Friday, 11 December 2009

Special Guest Post: Josh Hanagarne, World's Strongest Librarian

Christmas has come early at Containing Multitudes. We are very proud to announce that as part of the Guest Post Ultra-Marathon that he undertook earlier this year, Josh Hanagarne, World's Strongest Librarian, has kindly agreed to write something for us.


Action Heroes and Huge Arms: Misguided Strength in American Culture
By Josh Hanagarne, World’s Strongest Librarian

Recently I watched the latest installment of the Rambo series. An increasingly elderly Rambo was hiding in the bushes, watching a group of monstrous Cambodian thugs torment some peasants by making them walk through a minefield. Finally, as always happens with good old Rambo, he had had enough.

Suddenly, one of the Cambodians gets an arrow through his leg. He screams and reaches down to grab it. Another arrow flies through his head, knocking him off his feet…and then he falls onto a land mine and explodes. Rambo emerges from the tree line and notches another arrow, his biceps flexing in slow motion with the effort.

This is a truly American moment in an action movie.

Strength, size, and fitness

Many Americans equate physical size with strength. Our image of a “strong” man is often that of a puffed-up bodybuilder posing on a stage. These bodybuilders go to great lengths to make themselves more muscular. Many of these methods are unhealthy; some are illegal, such as steroid use. And yet, many of these 300 pound monsters wouldn’t be able to do five pull-ups if their lives depended on it.

Too often, the American concept of strength is to make a body look more athletic, while actually reducing its athletic abilities. What we call “fitness” is often perceived as having abs that would be at home on the cover of a magazine.

As one of my coaches has said over and over, fitness is the ability to do a specific task. That task could be throwing a discus, swinging a hammer, pushing a truck out of the mud, or any other number of things. But real fitness is not about appearance. It is about being cultivating strength that can be used.


People were getting stronger long before the invention of fancy exercise machines.

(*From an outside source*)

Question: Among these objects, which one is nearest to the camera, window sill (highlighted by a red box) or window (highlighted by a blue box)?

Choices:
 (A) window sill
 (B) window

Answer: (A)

But walk into most gyms in America and your eyes will glaze over as you look at rows and rows of useless machines. Everything must be “cutting edge” and “new wave” and “hydro-this-or-that.” Argh. Nothing is necessary to get strong besides a barbell, some plates, and something to do pull-ups on.

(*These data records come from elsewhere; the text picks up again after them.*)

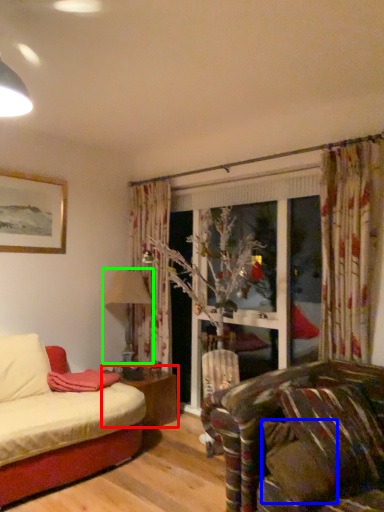 Question: Which object is the farthest from table (highlighted by a red box)? Choose among these: pillow (highlighted by a blue box) or lamp (highlighted by a green box).

Choices:
 (A) pillow
 (B) lamp

Answer: (A) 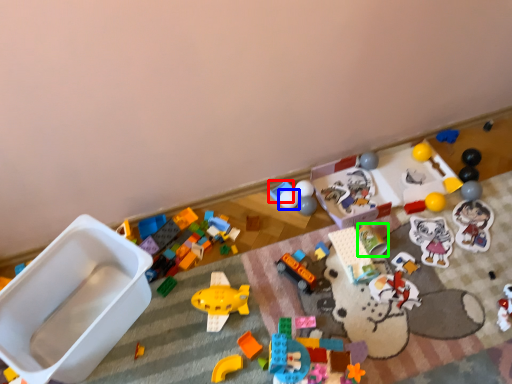 Question: Estimate the real-world distances between objects in this image. Which object is farther from toy (highlighted by a red box), toy (highlighted by a blue box) or toy (highlighted by a green box)?

Choices:
 (A) toy
 (B) toy

Answer: (B) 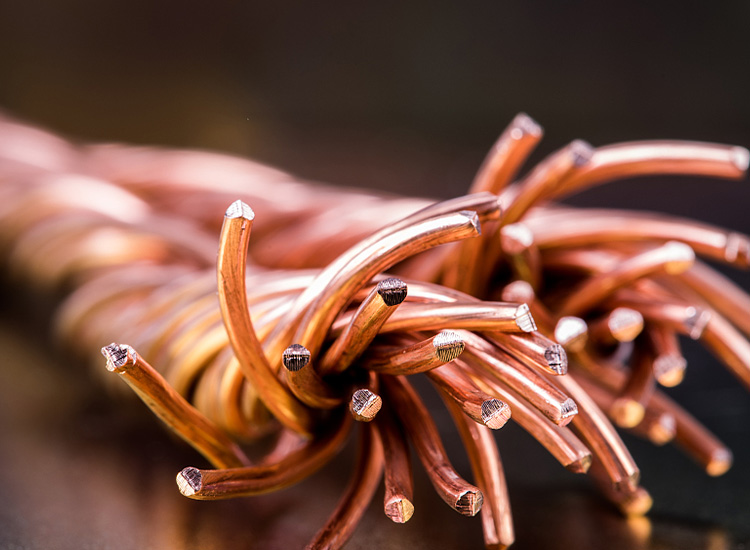 The height and width of the screenshot is (550, 750). In order to click on table in this screenshot , I will do `click(676, 533)`.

Actually, not even that. There are people who have cultivated extraordinary strength with their own bodies alone. But it’s hard for anyone to make money doing bodyweight training, so they create products, the gyms buy them, and the people by and large accept them because they do not have the knowledge to sift the good fitness information from the bad.

The Heart of the problem

We worship action heroes instead of the guy who can do 30 pull-ups. We want to fight in the UFC instead of correcting our own posture and strengthening our bodies so that we can age gracefully. We prefer big arms to strong hearts and lungs, and six pack abs to a body that works well as a unit.

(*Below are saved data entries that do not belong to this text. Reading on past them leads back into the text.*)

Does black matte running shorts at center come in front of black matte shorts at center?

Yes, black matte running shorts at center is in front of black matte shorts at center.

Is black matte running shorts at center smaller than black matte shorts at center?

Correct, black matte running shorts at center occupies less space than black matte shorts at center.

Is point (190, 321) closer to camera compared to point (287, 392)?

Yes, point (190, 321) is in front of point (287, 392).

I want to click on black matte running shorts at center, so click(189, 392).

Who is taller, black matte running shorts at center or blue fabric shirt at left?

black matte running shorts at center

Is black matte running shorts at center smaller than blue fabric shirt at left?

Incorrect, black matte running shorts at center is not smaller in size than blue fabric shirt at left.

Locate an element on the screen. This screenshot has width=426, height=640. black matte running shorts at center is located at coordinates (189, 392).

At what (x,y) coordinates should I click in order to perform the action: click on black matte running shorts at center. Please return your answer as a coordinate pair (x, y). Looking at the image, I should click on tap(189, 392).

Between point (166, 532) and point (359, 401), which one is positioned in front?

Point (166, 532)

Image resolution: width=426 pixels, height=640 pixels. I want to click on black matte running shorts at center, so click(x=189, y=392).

And the people at the top of the strength industry pretend that getting strong and healthy is confusing and esoteric. The normal American couldn’t possibly improve themselves without their help, and so they make a fortune selling magazines full of garbage information and supplements that do nothing.

Don’t get me wrong. I love Rambo, Conan, The Terminator, Arnold Schwarzenegger, Rocky, John McClane, and GI Joe. But with the possible exception of Arnold, I don’t rely on any of them for my health needs.

Most Americans think that they need help to figure this stuff out. As long as they think that being on the cover of a magazine is the best proof that they are in shape, they’re not going to make much progress.

About the Author: Josh Hanagarne is the twitchy giant behind World’s Strongest Librarian, a blog about living with Tourette’s Syndrome, kettlebells, book recommendations, buying pants when you’re 6’8”, old-time strongman training, and much more. Please subscribe to Josh’s RSS Updates to stay in touch.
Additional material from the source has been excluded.